Network Tests: Setting Our Expectations
Before we do anything else, we should test our hard drives without using the network to see what kind of bandwidth we can expect from them in an ideal scenario.
There are two PCs taking part in our real-world gigabit network. The first, which we’ll call the server, has two drives. Its primary drive is a 320 GB Seagate Barracuda ST3320620AS that’s a couple of years old. The server acts as a network-attached storage (NAS) device for a RAID array consisting of two 1 TB Hitachi Deskstar 0A-38016 drives, mirrored for redundancy.
The second PC on the network, which we’ll call the client, has only one drive: a 500 GB Western Digital Caviar 00AAJS-00YFA that is about six months old.
We first test the speed of both the server's and client computer's C: drives and see what kind of read performance we can expect to get from them. We’ll use SiSoftware Sandra 2009’s hard disk benchmark:
Right out of the gate, our hopes for achieving gigabit speed file transfers have disappeared. Both of our single hard disks have a maximum read speed of about 75 MB/s in ideal situations. Since this is a real-world test and the drives are about 60% full, we can expect read speeds closer to the 65 MB/s index that both of these drives share.
But have a look at the RAID 1 array performance–the great thing about this RAID 1 array is that the hardware RAID controller can increase read performance by pulling data from both drives simultaneously, similar to how a striped RAID 0 array can; note that this effect will probably only occur with hardware RAID controllers, not software RAID solutions. In our tests, the RAID array gives us much faster read performance than a single drive can, so our best chance for a quick file transfer over the network looks like it’s with our RAID 1 array. While the RAID array is delivering an impressive peak 108 MB/s, we should be seeing real-world performance close to its 88 MB/s index because this array is about 55% full.
So, we should be able to demonstrate about 88 MB/s over our gigabit network, right? It’s not that close to a gigabit network’s 125 MB/s ceiling, but it’s a lot faster than 100 megabit networks that have a 12.5 MB/s ceiling, so 88 MB/s would be great in practice.

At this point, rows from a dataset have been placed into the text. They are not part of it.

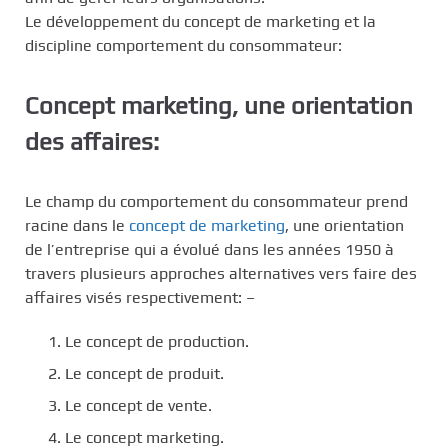
Le développement du concept de marketing et la
discipline comportement du consommateur:
Concept marketing, une orientation
des affaires:
Le champ du comportement du consommateur prend
racine dans le
concept de marketing
, une orientation
de l’entreprise qui a évolué dans les années 1950 à
travers plusieurs approches alternatives vers faire des
affaires visés respectivement: –
Le concept de production.
Le concept de produit.
Le concept de vente.
Le concept marketing.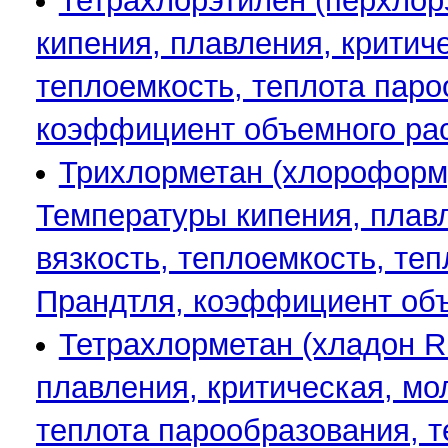
Тетрахлорэтилен (перхлорэ
кипения, плавления, критиче
теплоемкость, теплота паро
коэффициент объемного ра
Трихлорметан (хлороформ, 
Температуры кипения, плавл
вязкость, теплоемкость, те
Прандтля, коэффициент об
Тетрахлорметан (хладон R1
плавления, критическая, мо
теплота парообразования, 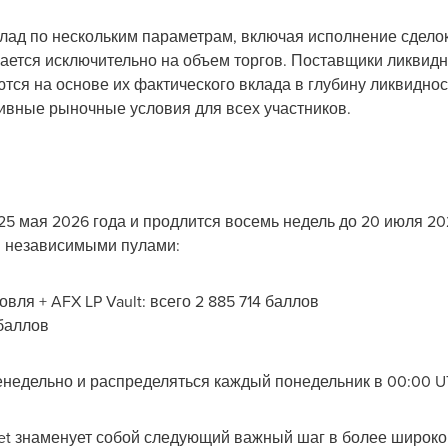
лад по нескольким параметрам, включая исполнение сделок
гается исключительно на объем торгов. Поставщики ликвидн
ются на основе их фактического вклада в глубину ликвидно
ивные рыночные условия для всех участников.
5 мая 2026 года и продлится восемь недель до 20 июля 20
 независимыми пулами:
ля + AFX LP Vault: всего 2 885 714 баллов
 баллов
недельно и распределяться каждый понедельник в 00:00 U
et знаменует собой следующий важный шаг в более широк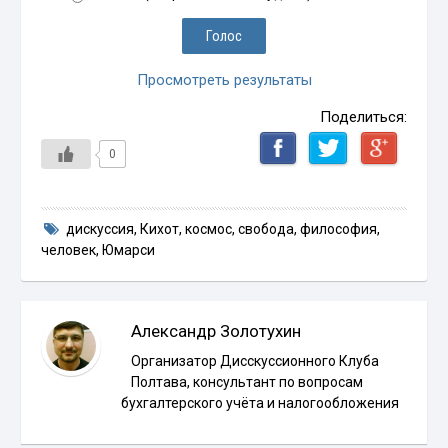
Просмотреть результаты
Поделиться:
0
дискуссия
,
Кихот
,
космос
,
свобода
,
философия
,
человек
,
Юмарси
Александр Золотухин
Организатор Дисскуссионного Клуба
Полтава, консультант по вопросам
бухгалтерского учёта и налогообложения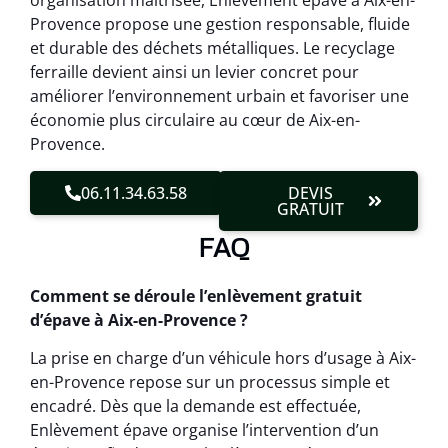
organisation maîtrisée, Enlèvement épave à Aix-en-
Provence propose une gestion responsable, fluide
et durable des déchets métalliques. Le recyclage
ferraille devient ainsi un levier concret pour
améliorer l’environnement urbain et favoriser une
économie plus circulaire au cœur de Aix-en-
Provence.
06.11.34.63.58
DEVIS
GRATUIT
FAQ
Comment se déroule l’enlèvement gratuit
d’épave à Aix-en-Provence ?
La prise en charge d’un véhicule hors d’usage à Aix-
en-Provence repose sur un processus simple et
encadré. Dès que la demande est effectuée,
Enlèvement épave organise l’intervention d’un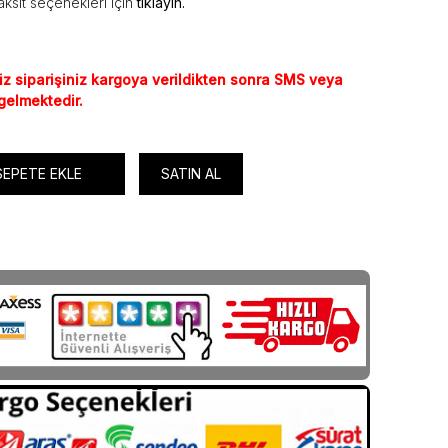
ksit seçenekleri için
tıklayın.
iz siparişiniz kargoya verildikten sonra SMS veya
 gelmektedir.
SEPETE EKLE
SATIN AL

Not so fast. Just because our drives can read this quickly doesn’t mean they can write that fast in a real-world situation. Let’s try a few disk write tests before even using the network to see what happens. We’ll start with our server and copy a 4.3 GB image file from the speedy RAID array to the 320 GB system drive, and then back again. Then we'll try copying a file from the client PC's D: drive to its C: drive.
Yuck! Copying from the quick RAID array to the C: drive results in a mere 41 MB/s average transfer speed. And when copying from the C: drive to our RAID 1 array, the transfer speed drops even more to about 25 MB/s. What is going on here?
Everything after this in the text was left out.